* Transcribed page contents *

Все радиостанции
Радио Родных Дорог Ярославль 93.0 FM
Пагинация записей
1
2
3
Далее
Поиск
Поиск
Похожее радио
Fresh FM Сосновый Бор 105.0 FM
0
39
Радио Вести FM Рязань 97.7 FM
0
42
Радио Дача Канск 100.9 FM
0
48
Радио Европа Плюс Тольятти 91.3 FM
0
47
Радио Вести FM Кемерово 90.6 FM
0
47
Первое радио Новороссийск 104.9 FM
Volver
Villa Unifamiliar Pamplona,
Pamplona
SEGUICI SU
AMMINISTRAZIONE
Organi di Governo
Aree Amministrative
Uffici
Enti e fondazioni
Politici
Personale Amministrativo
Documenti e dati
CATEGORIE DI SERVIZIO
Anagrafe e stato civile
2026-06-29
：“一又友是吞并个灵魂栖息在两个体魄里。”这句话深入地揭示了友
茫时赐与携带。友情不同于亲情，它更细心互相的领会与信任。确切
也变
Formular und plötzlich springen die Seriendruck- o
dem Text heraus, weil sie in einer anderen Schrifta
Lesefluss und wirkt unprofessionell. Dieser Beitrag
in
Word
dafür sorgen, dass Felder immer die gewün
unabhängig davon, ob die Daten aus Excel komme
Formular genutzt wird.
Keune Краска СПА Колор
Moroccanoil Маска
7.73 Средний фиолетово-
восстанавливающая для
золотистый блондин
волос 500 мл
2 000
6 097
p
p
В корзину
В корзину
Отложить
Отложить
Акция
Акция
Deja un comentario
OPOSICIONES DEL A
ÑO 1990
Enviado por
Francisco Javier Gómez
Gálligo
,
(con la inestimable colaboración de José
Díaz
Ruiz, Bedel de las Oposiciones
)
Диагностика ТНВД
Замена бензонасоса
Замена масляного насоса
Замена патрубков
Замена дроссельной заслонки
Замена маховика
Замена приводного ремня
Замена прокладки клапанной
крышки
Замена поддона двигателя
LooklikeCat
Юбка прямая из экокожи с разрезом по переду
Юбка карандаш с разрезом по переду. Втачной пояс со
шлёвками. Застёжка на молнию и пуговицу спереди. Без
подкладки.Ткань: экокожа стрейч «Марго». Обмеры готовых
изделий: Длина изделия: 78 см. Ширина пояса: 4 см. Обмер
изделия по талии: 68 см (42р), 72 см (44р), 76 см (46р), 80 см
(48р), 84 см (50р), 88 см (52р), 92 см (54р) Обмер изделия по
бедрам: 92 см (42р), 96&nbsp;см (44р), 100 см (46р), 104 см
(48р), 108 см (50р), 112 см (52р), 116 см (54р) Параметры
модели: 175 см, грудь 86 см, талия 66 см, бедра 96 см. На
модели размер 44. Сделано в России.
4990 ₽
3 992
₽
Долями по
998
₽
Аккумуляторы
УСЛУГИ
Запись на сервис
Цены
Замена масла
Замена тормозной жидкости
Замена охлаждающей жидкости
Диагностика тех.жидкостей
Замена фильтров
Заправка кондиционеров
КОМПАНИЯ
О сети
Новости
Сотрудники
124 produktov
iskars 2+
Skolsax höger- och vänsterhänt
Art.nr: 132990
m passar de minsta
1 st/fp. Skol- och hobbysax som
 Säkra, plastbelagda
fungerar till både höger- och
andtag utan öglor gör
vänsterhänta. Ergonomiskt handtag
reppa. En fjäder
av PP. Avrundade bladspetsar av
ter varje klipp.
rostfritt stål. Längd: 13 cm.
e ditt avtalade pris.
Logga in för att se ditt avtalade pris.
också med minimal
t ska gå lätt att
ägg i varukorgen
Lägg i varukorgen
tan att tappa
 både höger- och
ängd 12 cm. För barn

==

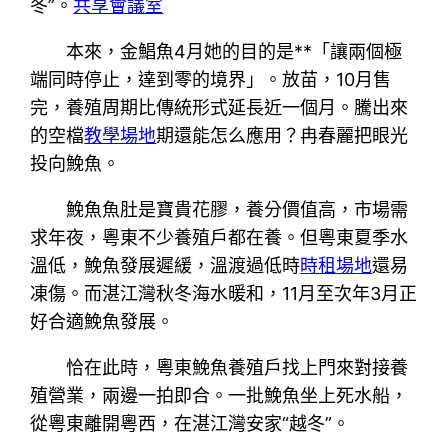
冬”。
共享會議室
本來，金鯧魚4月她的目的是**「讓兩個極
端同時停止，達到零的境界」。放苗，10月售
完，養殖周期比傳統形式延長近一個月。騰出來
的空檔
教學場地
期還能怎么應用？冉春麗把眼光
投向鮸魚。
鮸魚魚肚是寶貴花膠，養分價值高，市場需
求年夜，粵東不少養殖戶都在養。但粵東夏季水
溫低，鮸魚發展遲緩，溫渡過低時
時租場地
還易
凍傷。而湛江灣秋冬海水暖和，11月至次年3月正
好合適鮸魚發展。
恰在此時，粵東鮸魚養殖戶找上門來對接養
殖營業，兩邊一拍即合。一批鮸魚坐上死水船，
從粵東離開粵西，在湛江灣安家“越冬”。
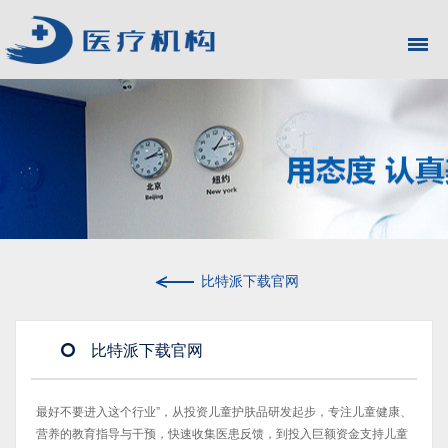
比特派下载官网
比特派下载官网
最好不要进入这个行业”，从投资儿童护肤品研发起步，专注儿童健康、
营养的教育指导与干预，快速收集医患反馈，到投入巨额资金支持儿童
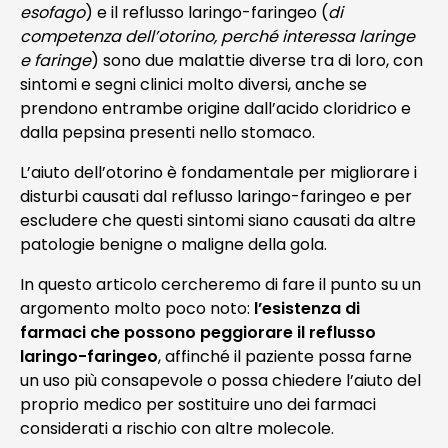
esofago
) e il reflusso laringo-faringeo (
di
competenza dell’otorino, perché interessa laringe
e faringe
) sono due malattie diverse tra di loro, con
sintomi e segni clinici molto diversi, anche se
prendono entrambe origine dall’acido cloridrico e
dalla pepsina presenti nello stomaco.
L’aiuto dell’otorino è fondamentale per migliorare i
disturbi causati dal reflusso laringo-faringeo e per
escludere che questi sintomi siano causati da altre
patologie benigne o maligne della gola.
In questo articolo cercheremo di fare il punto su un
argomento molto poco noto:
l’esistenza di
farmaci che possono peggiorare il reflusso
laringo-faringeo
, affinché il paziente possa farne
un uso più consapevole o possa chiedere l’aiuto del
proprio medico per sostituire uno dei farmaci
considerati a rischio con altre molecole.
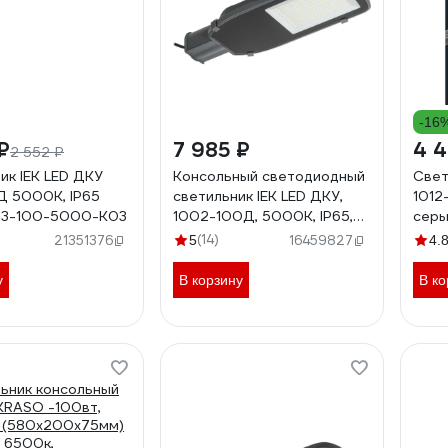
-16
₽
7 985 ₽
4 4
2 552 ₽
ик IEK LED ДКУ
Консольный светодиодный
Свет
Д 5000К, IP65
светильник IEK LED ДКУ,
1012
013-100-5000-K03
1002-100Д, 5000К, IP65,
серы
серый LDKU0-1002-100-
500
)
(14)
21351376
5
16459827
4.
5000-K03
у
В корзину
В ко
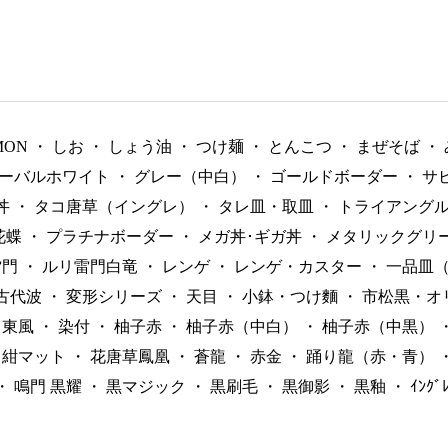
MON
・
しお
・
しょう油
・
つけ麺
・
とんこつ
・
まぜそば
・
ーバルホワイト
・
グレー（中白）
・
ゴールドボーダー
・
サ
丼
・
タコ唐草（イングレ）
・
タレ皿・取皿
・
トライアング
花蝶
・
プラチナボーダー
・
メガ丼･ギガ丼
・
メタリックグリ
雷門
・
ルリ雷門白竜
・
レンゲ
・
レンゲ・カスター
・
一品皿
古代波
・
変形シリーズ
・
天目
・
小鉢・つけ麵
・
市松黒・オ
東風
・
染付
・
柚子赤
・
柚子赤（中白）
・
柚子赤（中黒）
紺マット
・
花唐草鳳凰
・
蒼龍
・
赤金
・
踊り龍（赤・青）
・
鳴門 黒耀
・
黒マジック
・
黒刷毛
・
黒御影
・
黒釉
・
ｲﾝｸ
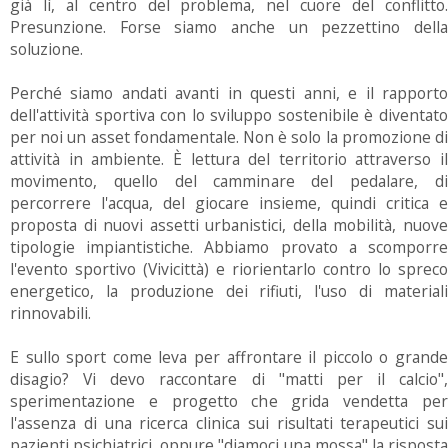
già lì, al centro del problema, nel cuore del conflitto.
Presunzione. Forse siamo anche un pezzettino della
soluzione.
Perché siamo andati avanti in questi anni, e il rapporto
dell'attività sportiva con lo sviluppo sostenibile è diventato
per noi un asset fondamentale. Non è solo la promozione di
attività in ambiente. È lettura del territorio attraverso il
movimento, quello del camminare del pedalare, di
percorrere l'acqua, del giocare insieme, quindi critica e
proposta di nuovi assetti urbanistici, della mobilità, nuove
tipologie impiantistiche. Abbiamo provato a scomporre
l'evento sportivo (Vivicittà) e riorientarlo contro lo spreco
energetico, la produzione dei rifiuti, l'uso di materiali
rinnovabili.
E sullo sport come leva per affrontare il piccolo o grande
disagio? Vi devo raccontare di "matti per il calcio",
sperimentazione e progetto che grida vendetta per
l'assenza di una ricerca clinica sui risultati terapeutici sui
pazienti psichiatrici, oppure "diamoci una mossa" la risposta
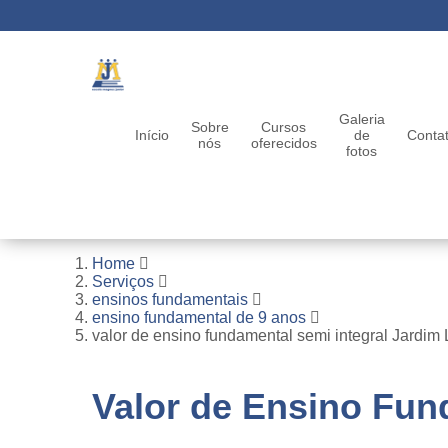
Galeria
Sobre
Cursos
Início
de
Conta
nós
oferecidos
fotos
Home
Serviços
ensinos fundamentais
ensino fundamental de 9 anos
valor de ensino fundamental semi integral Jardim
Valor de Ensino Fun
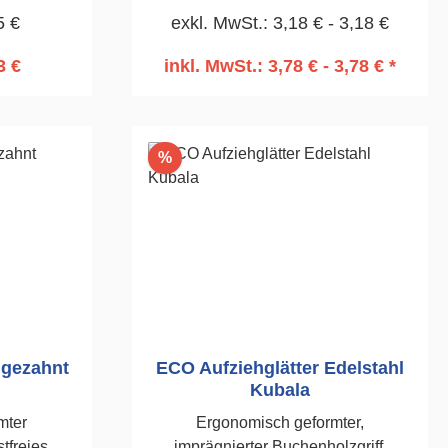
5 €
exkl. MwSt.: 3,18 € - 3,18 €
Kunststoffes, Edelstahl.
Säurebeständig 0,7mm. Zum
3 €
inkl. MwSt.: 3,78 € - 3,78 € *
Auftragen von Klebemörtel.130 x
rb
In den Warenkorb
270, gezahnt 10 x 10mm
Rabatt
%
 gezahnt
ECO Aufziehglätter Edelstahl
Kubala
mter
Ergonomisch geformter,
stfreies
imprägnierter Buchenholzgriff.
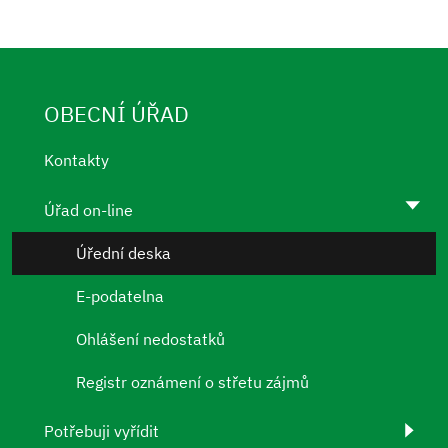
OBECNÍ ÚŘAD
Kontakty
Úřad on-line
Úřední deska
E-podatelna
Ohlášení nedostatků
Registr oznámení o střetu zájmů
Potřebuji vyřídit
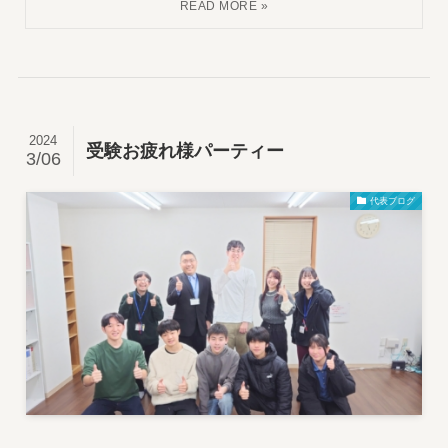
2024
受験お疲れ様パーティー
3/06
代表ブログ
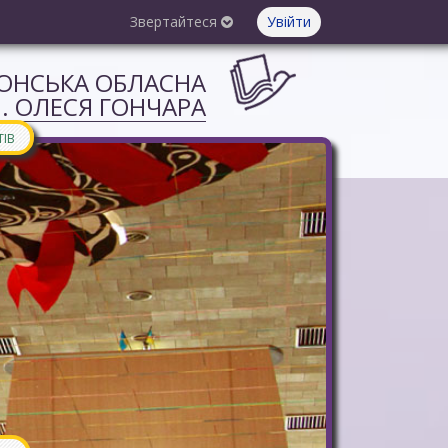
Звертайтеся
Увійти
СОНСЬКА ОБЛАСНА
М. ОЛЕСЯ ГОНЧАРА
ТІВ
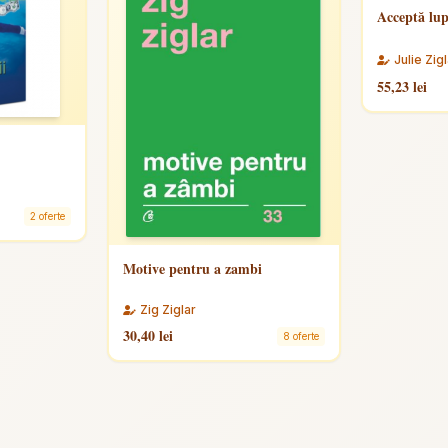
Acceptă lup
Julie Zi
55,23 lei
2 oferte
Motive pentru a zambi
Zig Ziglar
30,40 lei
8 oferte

...

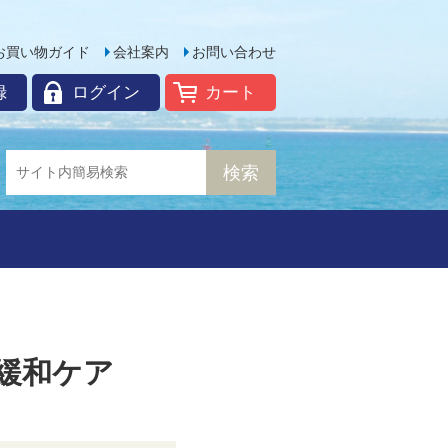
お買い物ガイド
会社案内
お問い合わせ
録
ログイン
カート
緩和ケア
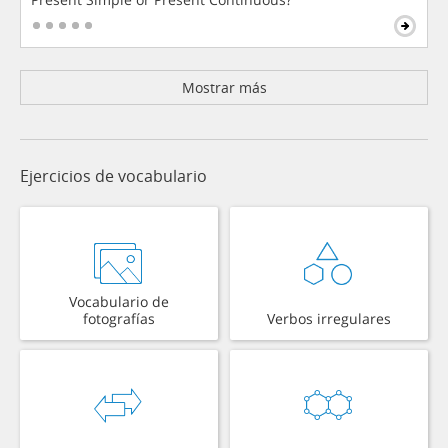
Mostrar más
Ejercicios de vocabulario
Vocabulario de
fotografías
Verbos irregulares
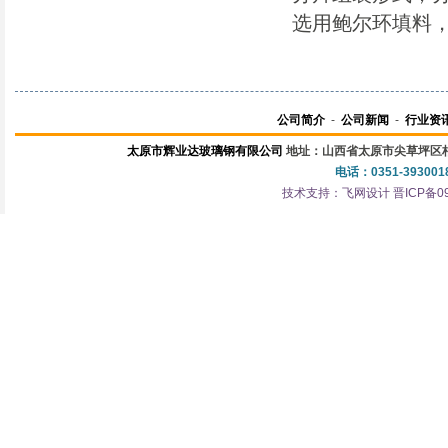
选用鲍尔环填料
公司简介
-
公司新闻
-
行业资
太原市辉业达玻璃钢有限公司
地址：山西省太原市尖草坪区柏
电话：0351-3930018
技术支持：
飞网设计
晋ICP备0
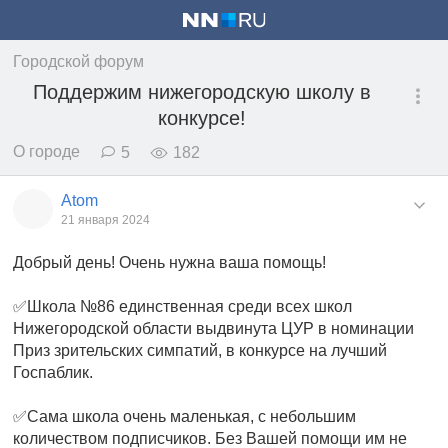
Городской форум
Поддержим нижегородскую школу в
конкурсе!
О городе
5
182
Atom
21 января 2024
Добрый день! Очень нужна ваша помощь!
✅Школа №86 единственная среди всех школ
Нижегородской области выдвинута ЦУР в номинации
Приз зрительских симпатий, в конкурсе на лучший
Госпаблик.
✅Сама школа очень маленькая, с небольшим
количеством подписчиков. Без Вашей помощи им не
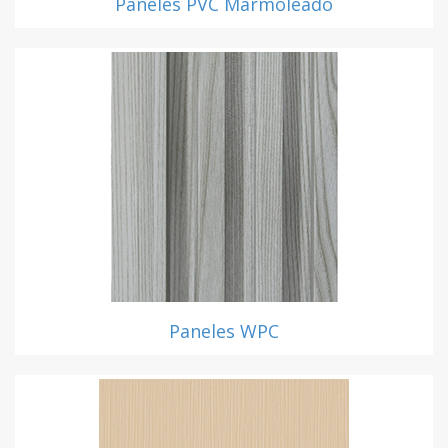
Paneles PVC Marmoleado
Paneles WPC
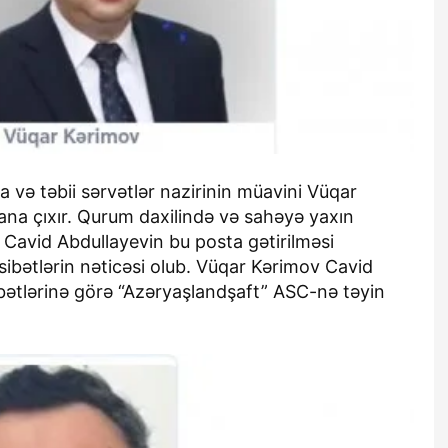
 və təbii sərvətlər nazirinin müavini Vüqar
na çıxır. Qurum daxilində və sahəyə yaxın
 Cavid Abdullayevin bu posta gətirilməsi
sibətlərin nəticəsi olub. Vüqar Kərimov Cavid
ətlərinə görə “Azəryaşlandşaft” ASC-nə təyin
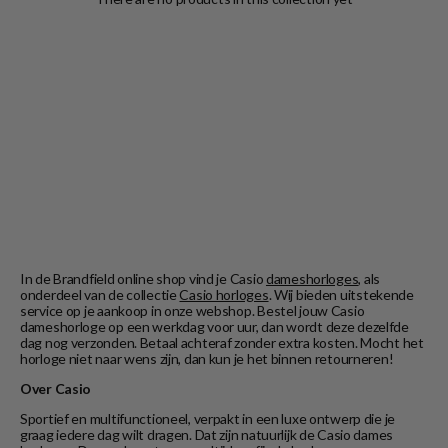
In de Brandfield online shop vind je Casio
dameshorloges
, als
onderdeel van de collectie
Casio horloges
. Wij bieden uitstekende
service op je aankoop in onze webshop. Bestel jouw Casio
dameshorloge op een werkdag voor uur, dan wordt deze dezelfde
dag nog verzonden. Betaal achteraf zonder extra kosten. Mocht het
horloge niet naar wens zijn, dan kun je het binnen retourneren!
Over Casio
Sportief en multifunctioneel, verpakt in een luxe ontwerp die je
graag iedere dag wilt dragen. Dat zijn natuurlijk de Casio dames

* PROBLEM DESCRIPTION *
Give back, exactly as written, the stretch from the line with "t ska gå lätt att" through the line with "ängd 12 cm. För barn", and no other lines from the records above.

* TASK RESULT *
t ska gå lätt att
ägg i varukorgen
Lägg i varukorgen
tan att tappa
 både höger- och
ängd 12 cm. För barn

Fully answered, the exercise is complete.